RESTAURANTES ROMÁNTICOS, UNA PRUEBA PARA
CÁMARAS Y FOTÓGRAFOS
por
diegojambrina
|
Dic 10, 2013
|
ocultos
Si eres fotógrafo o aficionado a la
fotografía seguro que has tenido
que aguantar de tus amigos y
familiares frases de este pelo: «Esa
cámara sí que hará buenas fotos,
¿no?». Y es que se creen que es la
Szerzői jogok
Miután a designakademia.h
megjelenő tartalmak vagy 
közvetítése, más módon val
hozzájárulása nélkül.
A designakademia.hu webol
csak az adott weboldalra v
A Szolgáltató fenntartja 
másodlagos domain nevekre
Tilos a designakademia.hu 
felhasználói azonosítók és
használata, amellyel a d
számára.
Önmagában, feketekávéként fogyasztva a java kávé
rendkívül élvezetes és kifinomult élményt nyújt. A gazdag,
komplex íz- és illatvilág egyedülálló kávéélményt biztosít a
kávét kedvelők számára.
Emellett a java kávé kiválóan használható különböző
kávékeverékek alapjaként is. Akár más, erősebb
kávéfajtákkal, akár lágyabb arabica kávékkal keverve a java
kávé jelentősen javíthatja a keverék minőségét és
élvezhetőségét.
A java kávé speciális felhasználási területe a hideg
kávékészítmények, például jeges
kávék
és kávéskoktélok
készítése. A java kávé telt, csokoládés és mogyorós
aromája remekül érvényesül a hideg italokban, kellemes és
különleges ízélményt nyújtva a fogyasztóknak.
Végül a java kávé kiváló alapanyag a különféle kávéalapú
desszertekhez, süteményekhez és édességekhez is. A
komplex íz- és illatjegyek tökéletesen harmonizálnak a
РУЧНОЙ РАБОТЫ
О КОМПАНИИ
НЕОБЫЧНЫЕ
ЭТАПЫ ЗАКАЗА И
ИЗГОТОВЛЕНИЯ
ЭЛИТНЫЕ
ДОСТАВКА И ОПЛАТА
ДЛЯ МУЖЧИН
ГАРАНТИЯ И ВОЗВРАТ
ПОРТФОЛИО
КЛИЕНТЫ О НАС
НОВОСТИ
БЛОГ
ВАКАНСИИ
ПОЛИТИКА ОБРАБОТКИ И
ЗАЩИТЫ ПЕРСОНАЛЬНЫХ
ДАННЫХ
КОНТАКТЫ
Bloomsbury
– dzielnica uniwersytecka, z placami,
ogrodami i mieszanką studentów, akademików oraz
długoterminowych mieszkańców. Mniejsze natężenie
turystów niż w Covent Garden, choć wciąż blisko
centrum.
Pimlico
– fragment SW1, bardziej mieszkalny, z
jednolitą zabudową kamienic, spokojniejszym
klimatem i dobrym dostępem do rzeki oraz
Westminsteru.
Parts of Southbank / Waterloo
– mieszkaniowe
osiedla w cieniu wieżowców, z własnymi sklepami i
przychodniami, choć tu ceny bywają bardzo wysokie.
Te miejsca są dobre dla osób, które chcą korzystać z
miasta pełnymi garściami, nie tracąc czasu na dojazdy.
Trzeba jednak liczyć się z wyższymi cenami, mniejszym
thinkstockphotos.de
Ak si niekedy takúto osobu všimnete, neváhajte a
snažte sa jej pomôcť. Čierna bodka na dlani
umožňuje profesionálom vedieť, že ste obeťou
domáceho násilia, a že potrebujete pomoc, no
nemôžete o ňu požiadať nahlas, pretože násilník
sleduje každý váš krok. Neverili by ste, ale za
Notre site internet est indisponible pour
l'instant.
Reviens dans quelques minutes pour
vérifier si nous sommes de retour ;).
____________________
**Goal of the exercise**
Restate each of the entries above verbatim.

**Task output**
RESTAURANTES ROMÁNTICOS, UNA PRUEBA PARA
CÁMARAS Y FOTÓGRAFOS
por
diegojambrina
|
Dic 10, 2013
|
ocultos
Si eres fotógrafo o aficionado a la
fotografía seguro que has tenido
que aguantar de tus amigos y
familiares frases de este pelo: «Esa
cámara sí que hará buenas fotos,
¿no?». Y es que se creen que es la
Szerzői jogok
Miután a designakademia.h
megjelenő tartalmak vagy 
közvetítése, más módon val
hozzájárulása nélkül.
A designakademia.hu webol
csak az adott weboldalra v
A Szolgáltató fenntartja 
másodlagos domain nevekre
Tilos a designakademia.hu 
felhasználói azonosítók és
használata, amellyel a d
számára.
Önmagában, feketekávéként fogyasztva a java kávé
rendkívül élvezetes és kifinomult élményt nyújt. A gazdag,
komplex íz- és illatvilág egyedülálló kávéélményt biztosít a
kávét kedvelők számára.
Emellett a java kávé kiválóan használható különböző
kávékeverékek alapjaként is. Akár más, erősebb
kávéfajtákkal, akár lágyabb arabica kávékkal keverve a java
kávé jelentősen javíthatja a keverék minőségét és
élvezhetőségét.
A java kávé speciális felhasználási területe a hideg
kávékészítmények, például jeges
kávék
és kávéskoktélok
készítése. A java kávé telt, csokoládés és mogyorós
aromája remekül érvényesül a hideg italokban, kellemes és
különleges ízélményt nyújtva a fogyasztóknak.
Végül a java kávé kiváló alapanyag a különféle kávéalapú
desszertekhez, süteményekhez és édességekhez is. A
komplex íz- és illatjegyek tökéletesen harmonizálnak a
РУЧНОЙ РАБОТЫ
О КОМПАНИИ
НЕОБЫЧНЫЕ
ЭТАПЫ ЗАКАЗА И
ИЗГОТОВЛЕНИЯ
ЭЛИТНЫЕ
ДОСТАВКА И ОПЛАТА
ДЛЯ МУЖЧИН
ГАРАНТИЯ И ВОЗВРАТ
ПОРТФОЛИО
КЛИЕНТЫ О НАС
НОВОСТИ
БЛОГ
ВАКАНСИИ
ПОЛИТИКА ОБРАБОТКИ И
ЗАЩИТЫ ПЕРСОНАЛЬНЫХ
ДАННЫХ
КОНТАКТЫ
Bloomsbury
– dzielnica uniwersytecka, z placami,
ogrodami i mieszanką studentów, akademików oraz
długoterminowych mieszkańców. Mniejsze natężenie
turystów niż w Covent Garden, choć wciąż blisko
centrum.
Pimlico
– fragment SW1, bardziej mieszkalny, z
jednolitą zabudową kamienic, spokojniejszym
klimatem i dobrym dostępem do rzeki oraz
Westminsteru.
Parts of Southbank / Waterloo
– mieszkaniowe
osiedla w cieniu wieżowców, z własnymi sklepami i
przychodniami, choć tu ceny bywają bardzo wysokie.
Te miejsca są dobre dla osób, które chcą korzystać z
miasta pełnymi garściami, nie tracąc czasu na dojazdy.
Trzeba jednak liczyć się z wyższymi cenami, mniejszym
thinkstockphotos.de
Ak si niekedy takúto osobu všimnete, neváhajte a
snažte sa jej pomôcť. Čierna bodka na dlani
umožňuje profesionálom vedieť, že ste obeťou
domáceho násilia, a že potrebujete pomoc, no
nemôžete o ňu požiadať nahlas, pretože násilník
sleduje každý váš krok. Neverili by ste, ale za
Notre site internet est indisponible pour
l'instant.
Reviens dans quelques minutes pour
vérifier si nous sommes de retour ;).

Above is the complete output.